Oleksandr Mishurenko

Personal information
- Full name: Oleksandr Volodymyrovych Mishurenko
- Date of birth: 25 October 1988 (age 36)
- Place of birth: Nikopol, Ukraine
- Height: 1.85 m (6 ft 1 in)
- Position(s): Forward

Team information
- Current team: Skoruk Tomakivka
- Number: 9

Youth career
- 2001–2002: Kolos Nikopol
- 2002–2003: Obriy-Trubnyk Nikopol
- 2004–2005: Elektrometalurh Nikopol

Senior career*
- Years: Team / Apps / (Gls)
- 2007: Shturm Dnipropetrovsk (amateurs) / 5 / (1)
- 2008–2009: Nikopol (amateurs) / 9 / (7)
- 2010–2012: Kolos Nikopol Raion (amateurs) / 63 / (33)
- 2013: Kolos Zachepylivka (amateurs) / 4 / (1)
- 2013–2014: Nikopol (amateurs) / 22 / (15)
- 2014: Vektor Bohatyrivka (amateurs) / 5 / (7)
- 2015: VPK-Ahro Shevchenkivka (amateurs) / 12 / (9)
- 2015–2020: Inhulets Petrove / 120 / (23)
- 2016: → Inhulets-2 Petrove / 18 / (10)
- 2020–2021: Kryvbas Kryvyi Rih / 8 / (3)
- 2021–2023: Skoruk Tomakivka / 32 / (12)
- 2023: Tytan Odesa
- 2024–: Avanhard Lozova

= Oleksandr Mishurenko =

Ukrainian footballer

Oleksandr Mishurenko (Олександр Володимирович Мішуренко; born 25 October 1988) is a professional Ukrainian football midfielder who plays for Skoruk Tomakivka.

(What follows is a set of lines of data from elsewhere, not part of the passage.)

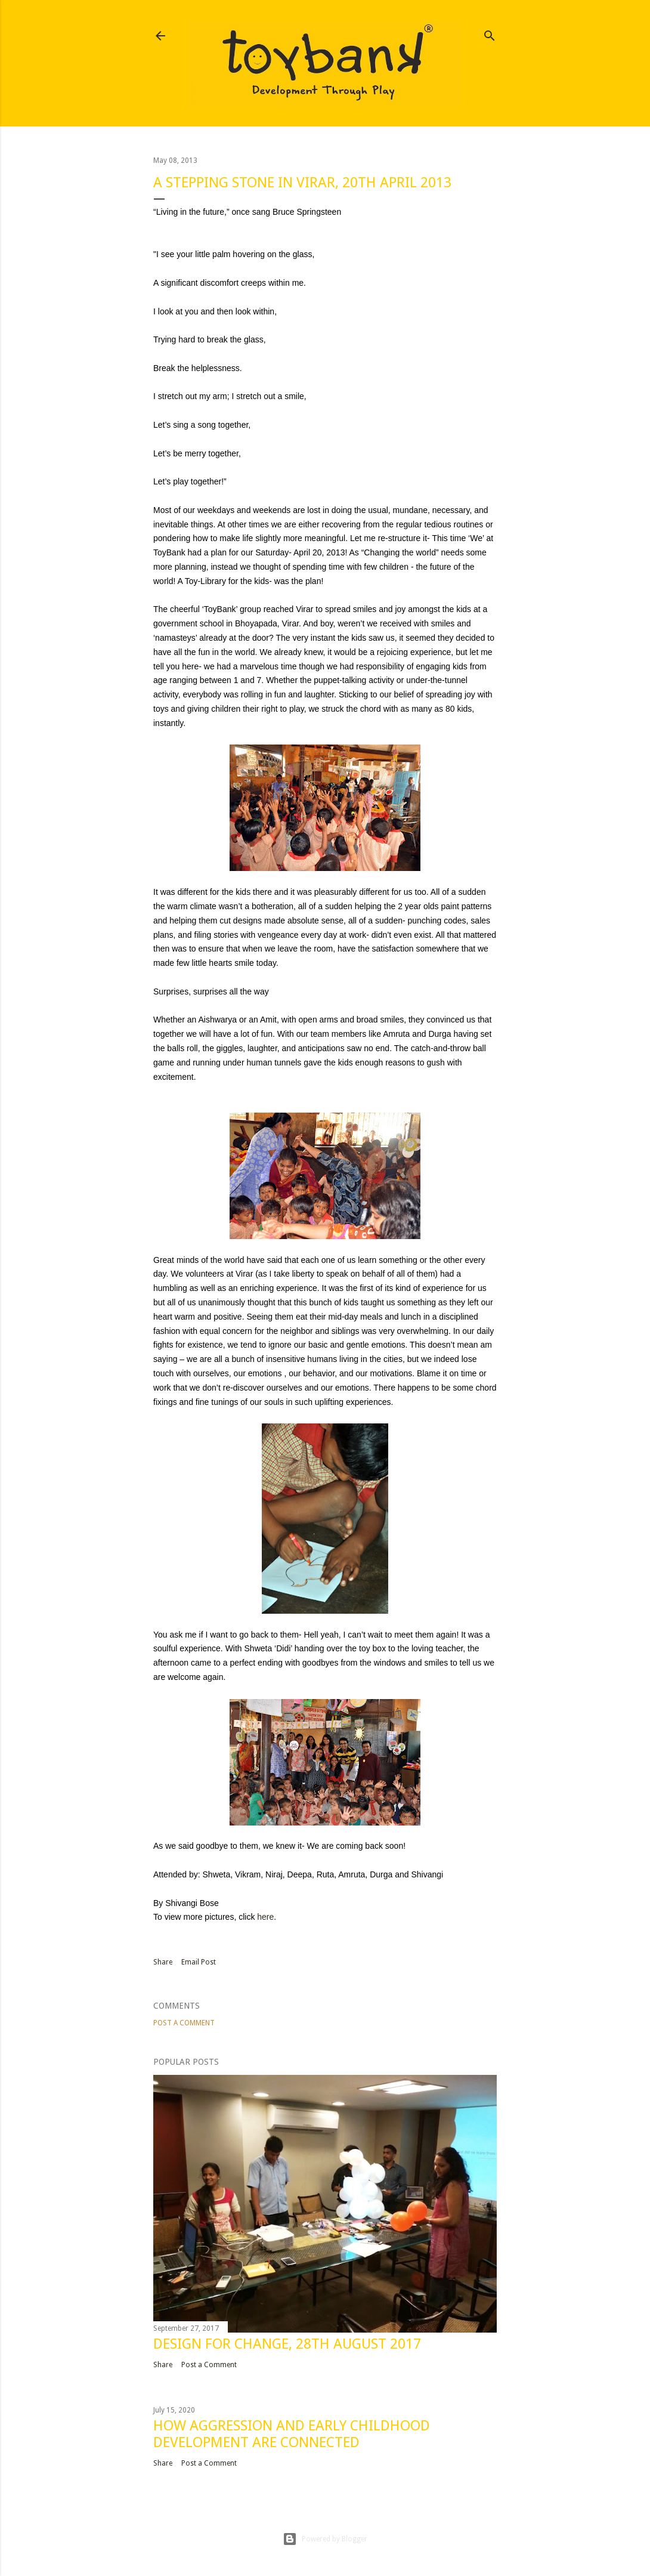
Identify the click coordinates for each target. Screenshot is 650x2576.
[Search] (489, 33)
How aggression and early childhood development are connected (291, 2434)
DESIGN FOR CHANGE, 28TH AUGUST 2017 (287, 2344)
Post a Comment (184, 2023)
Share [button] (162, 1962)
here (265, 1917)
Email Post (198, 1962)
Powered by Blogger (325, 2539)
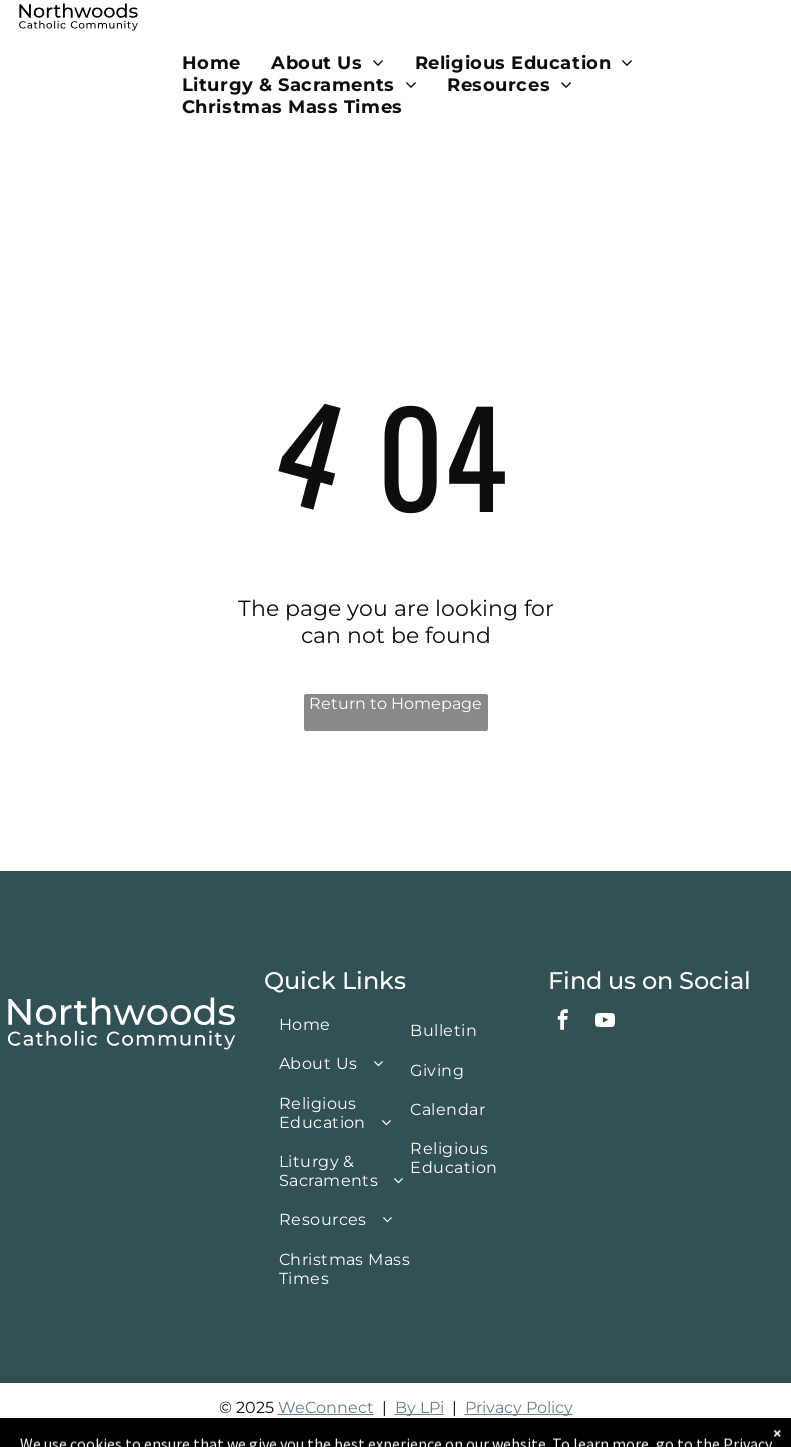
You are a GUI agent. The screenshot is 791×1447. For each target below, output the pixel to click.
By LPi (419, 1407)
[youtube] (605, 1022)
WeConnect (326, 1407)
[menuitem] (211, 63)
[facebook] (563, 1022)
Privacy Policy (519, 1407)
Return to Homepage (395, 703)
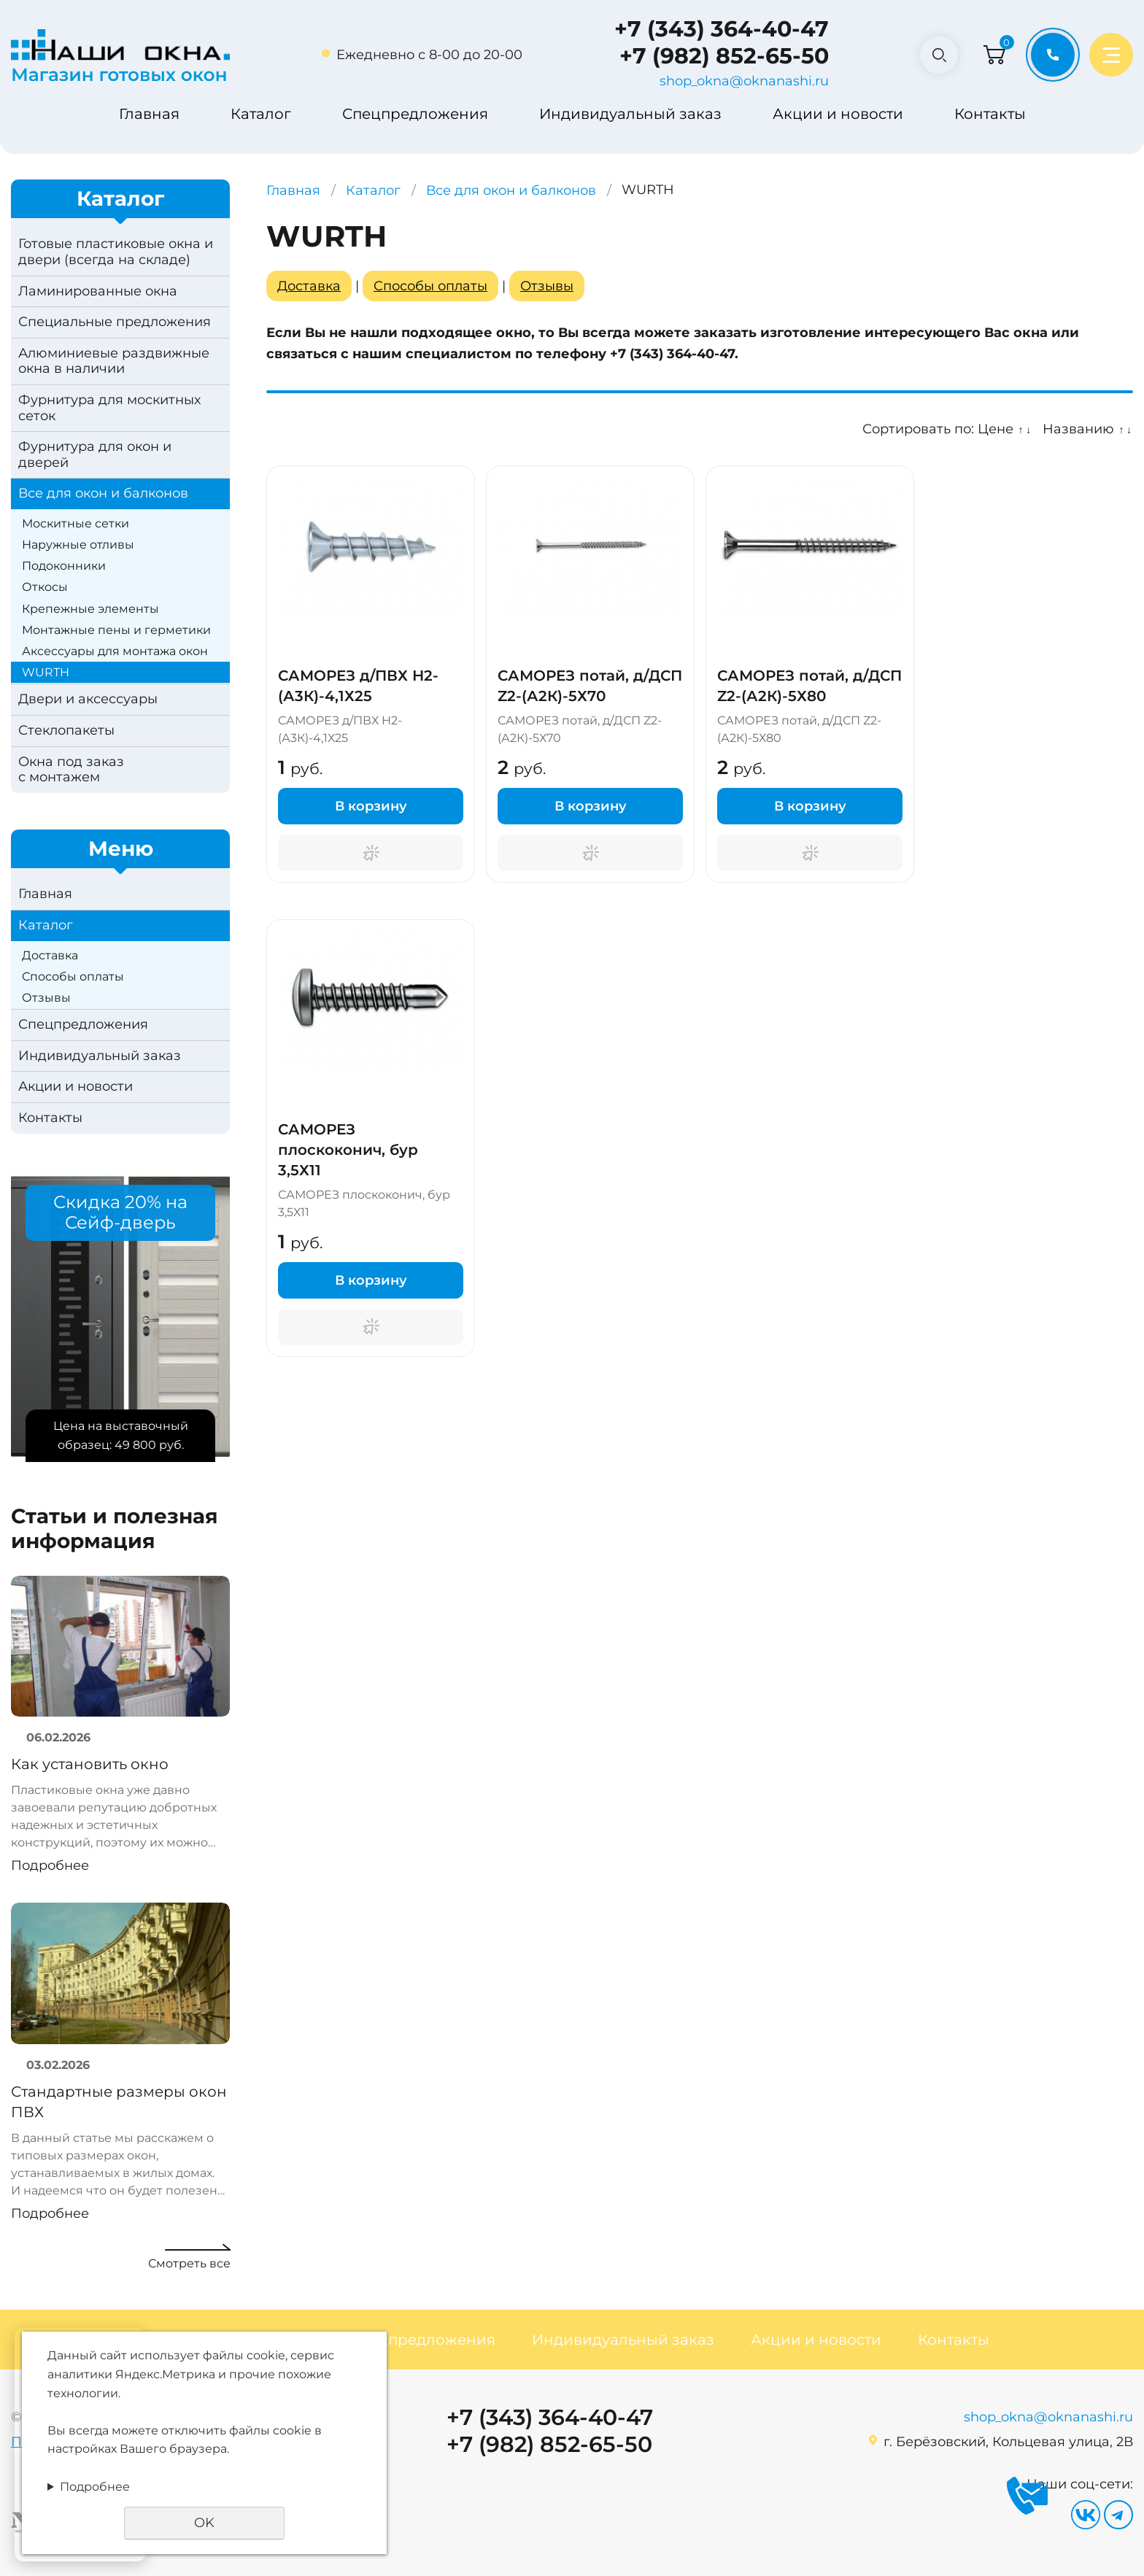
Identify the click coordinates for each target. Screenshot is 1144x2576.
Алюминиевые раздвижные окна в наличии (113, 361)
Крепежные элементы (90, 609)
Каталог (261, 114)
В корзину (371, 806)
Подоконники (64, 566)
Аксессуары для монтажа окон (115, 651)
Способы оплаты (73, 976)
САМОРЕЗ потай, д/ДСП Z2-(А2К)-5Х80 (809, 686)
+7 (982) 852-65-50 (719, 55)
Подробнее (50, 1865)
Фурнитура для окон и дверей (94, 454)
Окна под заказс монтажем (71, 770)
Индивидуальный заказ (630, 114)
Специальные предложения (114, 322)
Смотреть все (189, 2263)
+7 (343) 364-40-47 (717, 28)
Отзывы (46, 998)
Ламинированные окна (97, 291)
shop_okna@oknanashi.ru (739, 81)
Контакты (990, 114)
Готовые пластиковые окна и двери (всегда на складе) (115, 252)
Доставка (50, 955)
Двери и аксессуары (88, 699)
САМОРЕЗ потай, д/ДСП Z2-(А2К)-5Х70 (590, 686)
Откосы (45, 587)
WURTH (45, 672)
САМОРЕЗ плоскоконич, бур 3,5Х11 (348, 1150)
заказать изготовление (777, 333)
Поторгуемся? (370, 853)
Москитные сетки (75, 523)
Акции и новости (838, 114)
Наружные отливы (78, 545)
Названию (1078, 429)
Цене (995, 429)
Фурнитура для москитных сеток (109, 408)
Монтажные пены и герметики (116, 630)
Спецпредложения (415, 114)
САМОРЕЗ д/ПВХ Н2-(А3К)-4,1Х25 (358, 686)
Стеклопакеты (66, 730)
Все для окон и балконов (103, 493)
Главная (149, 114)
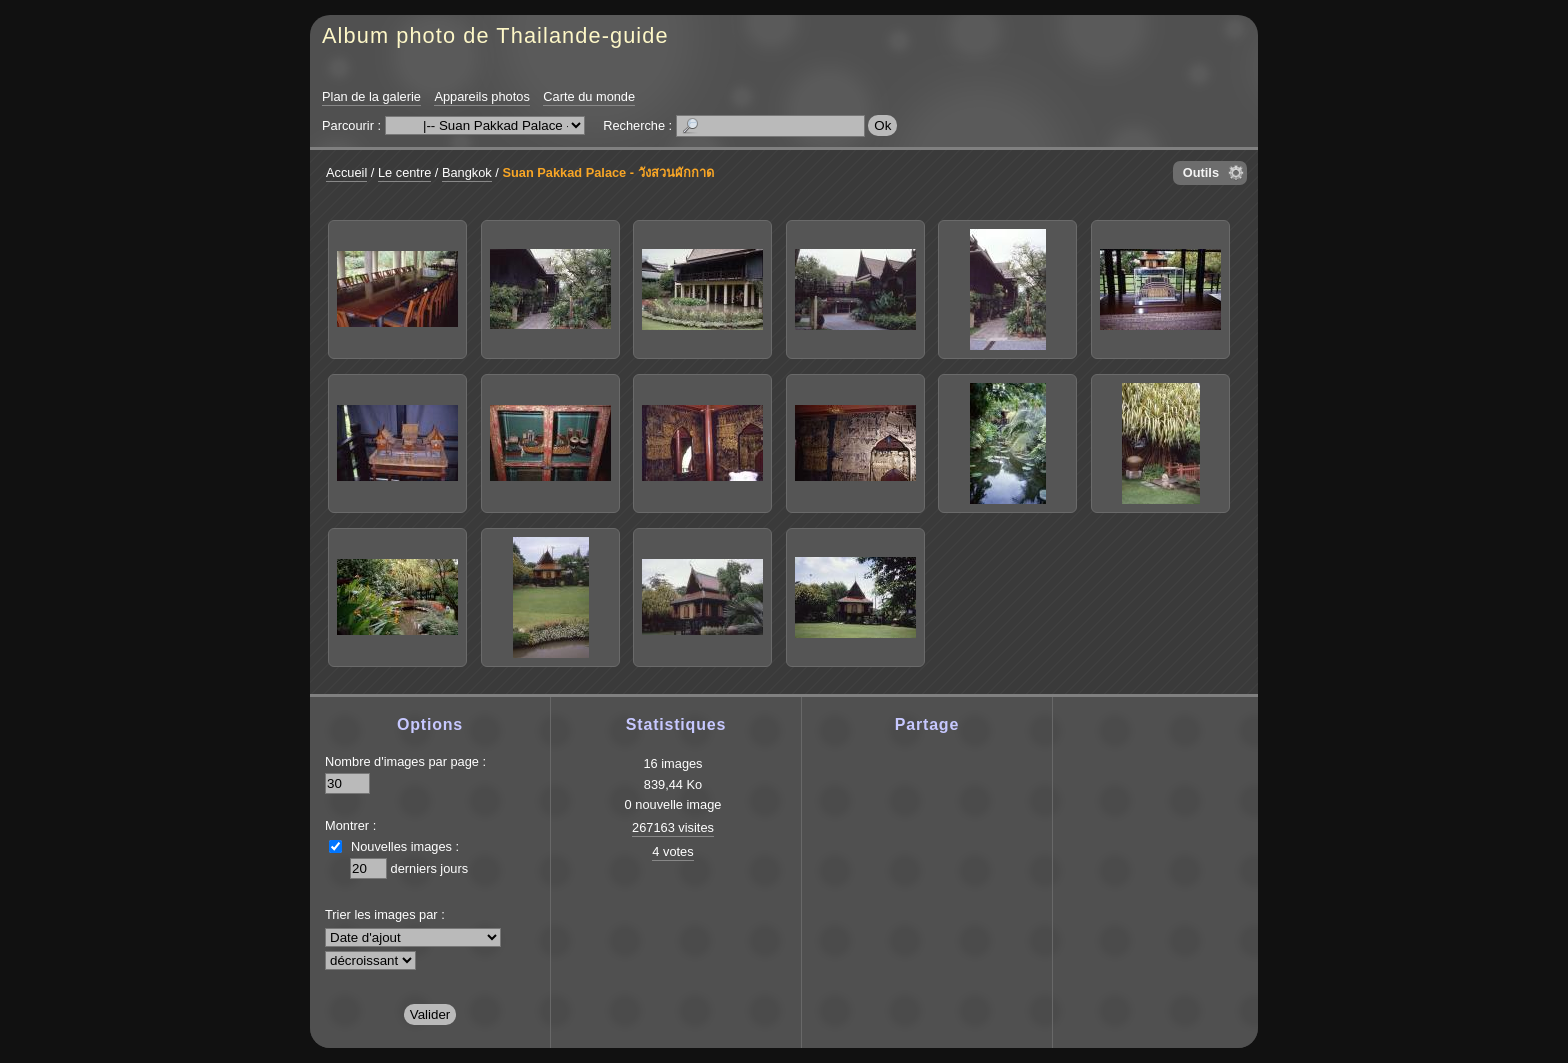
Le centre (404, 172)
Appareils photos (481, 96)
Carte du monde (589, 96)
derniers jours (430, 868)
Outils (1201, 172)
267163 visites (673, 827)
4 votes (672, 851)
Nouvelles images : (405, 846)
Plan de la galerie (371, 96)
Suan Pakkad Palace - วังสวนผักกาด (607, 172)
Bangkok (467, 172)
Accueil (346, 172)
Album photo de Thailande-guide (495, 35)
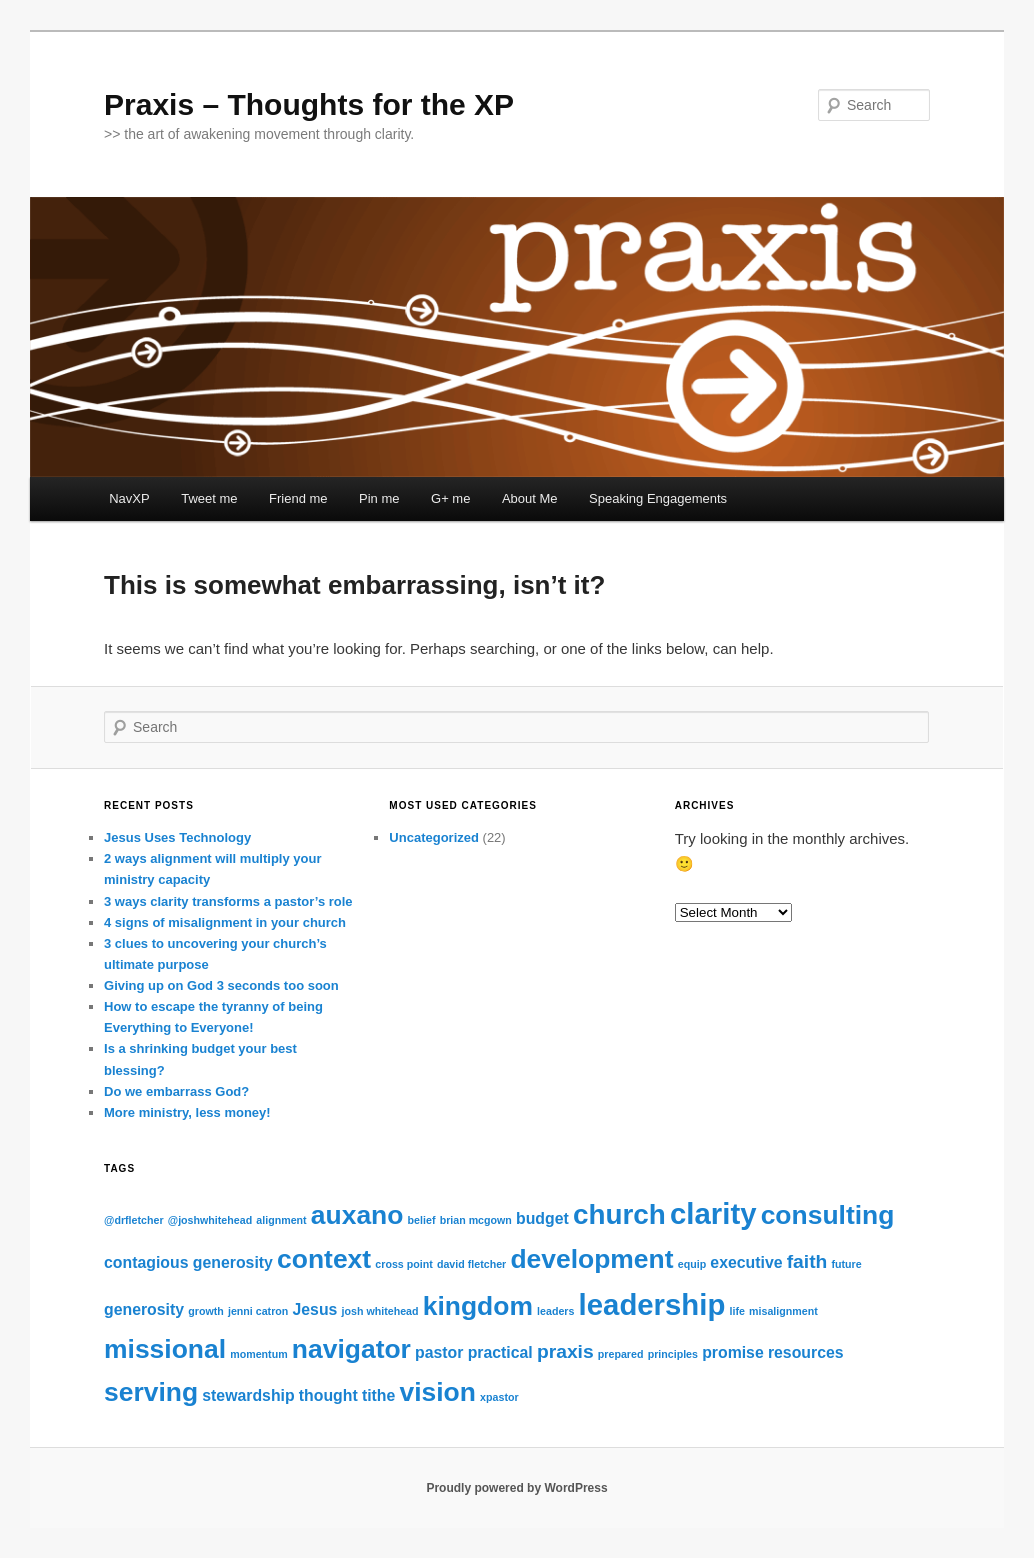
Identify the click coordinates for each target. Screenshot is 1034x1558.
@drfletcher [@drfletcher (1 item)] (134, 1220)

He is product of several youth clubs from Nikopol, Ukraine. Mishurenko made his debut at senior level for FC Shturm Dnipropetrovsk at the Dnipro city competitions in 2007. His first professional club FC Inhulets Petrove which he joined at amateur level in 2015 Mishurenko made in 2016.

Still playing for Inhulets, Mishurenko was recognized by the PFL as a player of the month for June 2020. He became a second player of Inhulets to receive this honor.